[182] in cryptography@c2.net mail archive
Re: 40-bit rc2/4
daemon@ATHENA.MIT.EDU (Arnold G. Reinhold)
Thu Feb 6 14:33:38 1997
In-Reply-To: <3.0.32.19970205165952.006f0734@192.100.81.136>
Date: Thu, 6 Feb 1997 14:26:26 -0400
To: Lucky Green <shamrock@netcom.com>
From: "Arnold G. Reinhold" <reinhold@world.std.com>
Cc: cryptography@c2.net
>At 01:32 PM 2/5/97 -0800, Steve Reid wrote:
>>I don't know about RC2, but implementing an RC4 cracker in hardware is
>>said to not work very well (compared to DES, for example) because the
>>algorithm was designed to be efficient in software.
>
>It is my understanding that the authors of the RC4-in-hardware paper didn't
>have enough chip real estate to effectively work on RC4. I doubt the NSA
>has a similar problem.
>
>
A while ago, I did a back-of-the envelope design of a hardware N/128-bit
RC4 cracker using the same ASIC cells that Michael Wiener employed in his
paper, "Efficient DES Key Search." N/128-bit RC4 means RC4 with a 128 bit
random key, all but N bits of which are revealed. 40/128-bit RC4 is used in
SSL, for example. True 40 bit RC4 is MUCH weaker since you can test many
cipher text/plain text pairs for each key setup. True 40 bit RC4 is also
subject to code-book attack -- in milliseconds -- with a large, dedicated
disk farm (10,000 Gigabytes).
In my design, almost all the time goes into RC4's key setup stage
(building the 256 byte S-array) and almost all the chip real estate goes to
storing that array. I came up with a multiport memory that initializes the
S-array to [0-255] in parallel and lets the 256 permutations required to
build the S-array take place at one cycle per step. Once the S-array is
complete, most keys are rejected after a single byte of plain text and
cipher text are tested.
The size of my chip came out about the same as Wiener's DES chip, but it
requires about 259 cycles to test one key, vs. one cycle per key in
Wiener's pipelined DES design. This assumes comparable chip cycle times,
but I have not done any timing analysis (I am not an EE).
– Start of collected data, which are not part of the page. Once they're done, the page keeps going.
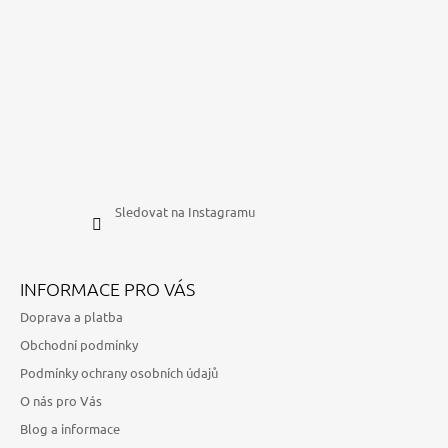
Sledovat na Instagramu
INFORMACE PRO VÁS
Doprava a platba
Obchodní podmínky
Podmínky ochrany osobních údajů
O nás pro Vás
Blog a informace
Therefore, I estimate that RC4 has about an 8 bit key length advantage over
DES in resistance to brute force attack using special purpose hardware.
That is, a 56 bit DES key is about as resistant as a 48/128 bit RC4 key to
exhaustive hardware key search.
By allowing 56 bit DES for export, the USG gives us a factor of 256
improvement over 40/128-bit RC4, not the 16,384 one might assume.